Data excerpts
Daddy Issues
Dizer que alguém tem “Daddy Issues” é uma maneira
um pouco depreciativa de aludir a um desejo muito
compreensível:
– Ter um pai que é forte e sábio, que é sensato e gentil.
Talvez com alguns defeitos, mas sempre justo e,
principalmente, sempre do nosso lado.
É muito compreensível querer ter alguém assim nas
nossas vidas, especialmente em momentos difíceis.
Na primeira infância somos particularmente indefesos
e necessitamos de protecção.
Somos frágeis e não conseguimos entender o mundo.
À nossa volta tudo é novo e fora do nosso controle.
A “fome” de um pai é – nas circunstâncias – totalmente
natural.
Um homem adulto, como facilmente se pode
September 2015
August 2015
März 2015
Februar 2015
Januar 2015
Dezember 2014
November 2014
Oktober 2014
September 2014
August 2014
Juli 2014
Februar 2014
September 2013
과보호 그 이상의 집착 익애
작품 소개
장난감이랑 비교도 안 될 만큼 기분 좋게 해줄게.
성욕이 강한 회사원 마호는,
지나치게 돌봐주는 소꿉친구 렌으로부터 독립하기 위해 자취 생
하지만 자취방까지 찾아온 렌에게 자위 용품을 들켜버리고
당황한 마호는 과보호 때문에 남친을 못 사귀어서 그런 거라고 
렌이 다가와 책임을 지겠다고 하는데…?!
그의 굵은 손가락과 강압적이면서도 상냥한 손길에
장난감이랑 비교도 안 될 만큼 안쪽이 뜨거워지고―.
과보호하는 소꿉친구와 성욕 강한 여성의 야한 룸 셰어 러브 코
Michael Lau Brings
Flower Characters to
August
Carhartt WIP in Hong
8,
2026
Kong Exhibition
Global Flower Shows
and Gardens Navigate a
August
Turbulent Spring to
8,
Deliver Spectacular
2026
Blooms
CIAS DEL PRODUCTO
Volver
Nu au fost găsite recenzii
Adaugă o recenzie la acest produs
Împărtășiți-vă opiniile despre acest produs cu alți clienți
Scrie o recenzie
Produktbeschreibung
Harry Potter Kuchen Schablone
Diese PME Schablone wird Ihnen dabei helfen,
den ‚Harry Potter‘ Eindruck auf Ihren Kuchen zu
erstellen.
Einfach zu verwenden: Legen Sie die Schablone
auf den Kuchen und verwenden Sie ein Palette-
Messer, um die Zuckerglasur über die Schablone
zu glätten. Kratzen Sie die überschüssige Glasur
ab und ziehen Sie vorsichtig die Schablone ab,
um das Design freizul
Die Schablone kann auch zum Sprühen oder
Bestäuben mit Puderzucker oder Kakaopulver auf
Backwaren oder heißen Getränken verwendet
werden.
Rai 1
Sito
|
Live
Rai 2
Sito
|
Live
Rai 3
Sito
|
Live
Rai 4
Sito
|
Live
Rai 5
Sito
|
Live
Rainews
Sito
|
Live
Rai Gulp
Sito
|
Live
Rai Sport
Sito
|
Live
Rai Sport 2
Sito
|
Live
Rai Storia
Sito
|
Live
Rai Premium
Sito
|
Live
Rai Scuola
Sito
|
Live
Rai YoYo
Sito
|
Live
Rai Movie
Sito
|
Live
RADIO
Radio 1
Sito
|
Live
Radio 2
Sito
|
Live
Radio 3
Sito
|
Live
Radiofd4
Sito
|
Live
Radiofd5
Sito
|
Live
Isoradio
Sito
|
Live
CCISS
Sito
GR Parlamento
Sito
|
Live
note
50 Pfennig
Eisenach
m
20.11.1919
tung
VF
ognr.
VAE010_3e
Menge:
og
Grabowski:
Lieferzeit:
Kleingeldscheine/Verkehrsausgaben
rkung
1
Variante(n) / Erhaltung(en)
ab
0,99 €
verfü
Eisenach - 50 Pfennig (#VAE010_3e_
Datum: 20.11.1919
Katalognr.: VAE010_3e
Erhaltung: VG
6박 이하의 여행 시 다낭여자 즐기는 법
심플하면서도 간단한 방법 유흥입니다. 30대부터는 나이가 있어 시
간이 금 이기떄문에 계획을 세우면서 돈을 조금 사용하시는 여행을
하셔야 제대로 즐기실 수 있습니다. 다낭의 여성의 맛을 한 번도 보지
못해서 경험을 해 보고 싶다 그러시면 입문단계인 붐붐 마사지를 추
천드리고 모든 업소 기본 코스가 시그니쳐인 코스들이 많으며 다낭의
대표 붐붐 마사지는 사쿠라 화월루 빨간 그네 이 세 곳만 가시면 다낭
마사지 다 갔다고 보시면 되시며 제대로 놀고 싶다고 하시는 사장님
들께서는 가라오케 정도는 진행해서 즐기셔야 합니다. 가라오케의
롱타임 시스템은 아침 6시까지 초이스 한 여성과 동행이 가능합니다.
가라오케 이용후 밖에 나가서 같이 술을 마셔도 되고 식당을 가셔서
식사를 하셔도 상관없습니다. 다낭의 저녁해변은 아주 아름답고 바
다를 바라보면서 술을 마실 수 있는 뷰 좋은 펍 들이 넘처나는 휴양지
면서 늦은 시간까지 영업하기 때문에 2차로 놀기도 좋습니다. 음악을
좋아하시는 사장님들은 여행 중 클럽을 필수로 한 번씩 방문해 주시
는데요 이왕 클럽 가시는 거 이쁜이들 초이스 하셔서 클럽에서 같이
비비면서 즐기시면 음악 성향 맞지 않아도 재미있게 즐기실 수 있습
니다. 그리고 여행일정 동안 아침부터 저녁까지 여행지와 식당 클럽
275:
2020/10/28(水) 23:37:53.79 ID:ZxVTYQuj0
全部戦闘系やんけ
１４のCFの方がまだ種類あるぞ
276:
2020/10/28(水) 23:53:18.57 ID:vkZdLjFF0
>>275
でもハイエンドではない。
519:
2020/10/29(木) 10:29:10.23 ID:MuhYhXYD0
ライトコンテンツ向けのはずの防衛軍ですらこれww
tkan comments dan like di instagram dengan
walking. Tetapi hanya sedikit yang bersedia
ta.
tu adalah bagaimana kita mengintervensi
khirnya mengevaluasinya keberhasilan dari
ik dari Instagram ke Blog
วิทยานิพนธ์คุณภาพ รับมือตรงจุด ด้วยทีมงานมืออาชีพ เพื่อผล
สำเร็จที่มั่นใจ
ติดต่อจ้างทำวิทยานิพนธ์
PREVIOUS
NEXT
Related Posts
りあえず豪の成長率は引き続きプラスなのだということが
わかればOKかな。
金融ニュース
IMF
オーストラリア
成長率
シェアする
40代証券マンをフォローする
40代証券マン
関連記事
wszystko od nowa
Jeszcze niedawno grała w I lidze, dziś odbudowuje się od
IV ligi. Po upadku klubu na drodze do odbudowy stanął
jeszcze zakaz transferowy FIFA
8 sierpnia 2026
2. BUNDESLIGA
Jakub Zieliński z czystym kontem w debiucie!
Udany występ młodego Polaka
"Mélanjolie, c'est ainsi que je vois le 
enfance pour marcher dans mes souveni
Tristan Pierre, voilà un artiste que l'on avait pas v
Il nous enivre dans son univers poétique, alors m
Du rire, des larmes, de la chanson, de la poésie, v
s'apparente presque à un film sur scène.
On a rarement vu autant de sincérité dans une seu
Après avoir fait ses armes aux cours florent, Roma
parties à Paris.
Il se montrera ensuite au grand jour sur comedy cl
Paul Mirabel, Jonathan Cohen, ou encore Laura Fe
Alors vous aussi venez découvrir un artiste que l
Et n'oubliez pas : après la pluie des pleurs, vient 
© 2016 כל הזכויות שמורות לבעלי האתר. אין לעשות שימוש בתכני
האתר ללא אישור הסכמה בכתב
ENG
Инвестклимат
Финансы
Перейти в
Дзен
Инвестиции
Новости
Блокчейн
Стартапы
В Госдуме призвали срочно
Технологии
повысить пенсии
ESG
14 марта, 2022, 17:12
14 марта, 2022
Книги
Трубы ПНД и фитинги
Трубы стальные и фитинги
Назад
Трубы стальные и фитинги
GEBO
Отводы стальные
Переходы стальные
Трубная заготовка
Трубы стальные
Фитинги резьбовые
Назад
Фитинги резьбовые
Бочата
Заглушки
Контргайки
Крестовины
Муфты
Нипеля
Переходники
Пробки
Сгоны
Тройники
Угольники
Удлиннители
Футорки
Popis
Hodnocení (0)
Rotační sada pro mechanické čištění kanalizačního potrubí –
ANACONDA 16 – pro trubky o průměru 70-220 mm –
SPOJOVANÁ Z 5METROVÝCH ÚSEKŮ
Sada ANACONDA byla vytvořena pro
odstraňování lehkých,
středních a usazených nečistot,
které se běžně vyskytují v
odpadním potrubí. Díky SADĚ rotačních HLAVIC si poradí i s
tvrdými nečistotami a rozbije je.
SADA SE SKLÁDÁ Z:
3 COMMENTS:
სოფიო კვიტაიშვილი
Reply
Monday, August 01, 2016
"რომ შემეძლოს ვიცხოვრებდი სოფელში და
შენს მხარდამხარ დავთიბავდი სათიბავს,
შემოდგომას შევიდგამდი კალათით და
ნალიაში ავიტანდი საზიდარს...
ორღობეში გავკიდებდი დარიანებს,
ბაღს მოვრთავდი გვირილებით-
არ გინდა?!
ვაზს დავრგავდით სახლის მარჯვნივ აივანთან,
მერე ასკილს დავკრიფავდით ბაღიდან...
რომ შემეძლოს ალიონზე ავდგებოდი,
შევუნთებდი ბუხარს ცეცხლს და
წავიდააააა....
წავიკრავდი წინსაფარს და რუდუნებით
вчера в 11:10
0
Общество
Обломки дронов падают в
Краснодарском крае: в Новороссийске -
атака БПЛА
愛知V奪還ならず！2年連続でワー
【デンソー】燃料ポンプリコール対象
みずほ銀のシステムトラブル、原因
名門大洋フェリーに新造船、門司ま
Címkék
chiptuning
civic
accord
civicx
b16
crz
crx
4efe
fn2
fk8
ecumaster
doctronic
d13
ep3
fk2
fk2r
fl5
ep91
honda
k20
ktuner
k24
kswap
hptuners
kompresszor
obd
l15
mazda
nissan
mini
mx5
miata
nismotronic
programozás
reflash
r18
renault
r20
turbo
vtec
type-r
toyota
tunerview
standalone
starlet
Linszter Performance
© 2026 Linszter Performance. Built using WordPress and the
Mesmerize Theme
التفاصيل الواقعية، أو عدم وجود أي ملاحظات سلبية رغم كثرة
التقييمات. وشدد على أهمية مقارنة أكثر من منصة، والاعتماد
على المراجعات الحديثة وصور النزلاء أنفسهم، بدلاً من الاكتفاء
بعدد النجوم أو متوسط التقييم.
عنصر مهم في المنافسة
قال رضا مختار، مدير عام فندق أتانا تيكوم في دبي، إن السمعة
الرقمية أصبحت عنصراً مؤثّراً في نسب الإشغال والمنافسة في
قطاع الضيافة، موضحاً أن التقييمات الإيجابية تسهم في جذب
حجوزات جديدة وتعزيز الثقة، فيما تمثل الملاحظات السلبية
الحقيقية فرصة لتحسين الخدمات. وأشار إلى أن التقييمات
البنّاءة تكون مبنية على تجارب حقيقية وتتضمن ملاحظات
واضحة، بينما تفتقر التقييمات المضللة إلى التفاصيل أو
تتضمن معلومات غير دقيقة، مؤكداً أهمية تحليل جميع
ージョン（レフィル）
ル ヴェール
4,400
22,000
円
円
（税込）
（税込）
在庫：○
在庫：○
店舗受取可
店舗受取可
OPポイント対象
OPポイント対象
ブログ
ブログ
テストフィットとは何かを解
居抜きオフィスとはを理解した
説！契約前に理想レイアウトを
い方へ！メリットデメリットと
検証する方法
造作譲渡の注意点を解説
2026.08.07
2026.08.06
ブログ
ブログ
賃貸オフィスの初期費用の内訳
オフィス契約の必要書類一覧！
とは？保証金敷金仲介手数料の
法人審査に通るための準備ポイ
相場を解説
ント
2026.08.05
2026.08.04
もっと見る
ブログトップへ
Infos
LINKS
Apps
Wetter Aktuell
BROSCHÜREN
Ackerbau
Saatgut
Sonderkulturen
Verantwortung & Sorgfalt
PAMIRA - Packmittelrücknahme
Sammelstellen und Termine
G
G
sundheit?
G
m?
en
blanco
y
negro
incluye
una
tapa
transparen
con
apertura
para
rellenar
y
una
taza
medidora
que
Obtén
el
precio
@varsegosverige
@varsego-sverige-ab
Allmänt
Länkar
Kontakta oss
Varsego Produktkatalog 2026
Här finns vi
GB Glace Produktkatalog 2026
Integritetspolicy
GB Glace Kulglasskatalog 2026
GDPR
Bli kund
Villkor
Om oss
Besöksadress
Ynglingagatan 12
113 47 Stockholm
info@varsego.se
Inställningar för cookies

Your assignment
Starting from the records above, copy each line where the string "August" is found.

Exercise answer
August 2015
August 2014
August
August
Monday, August 01, 2016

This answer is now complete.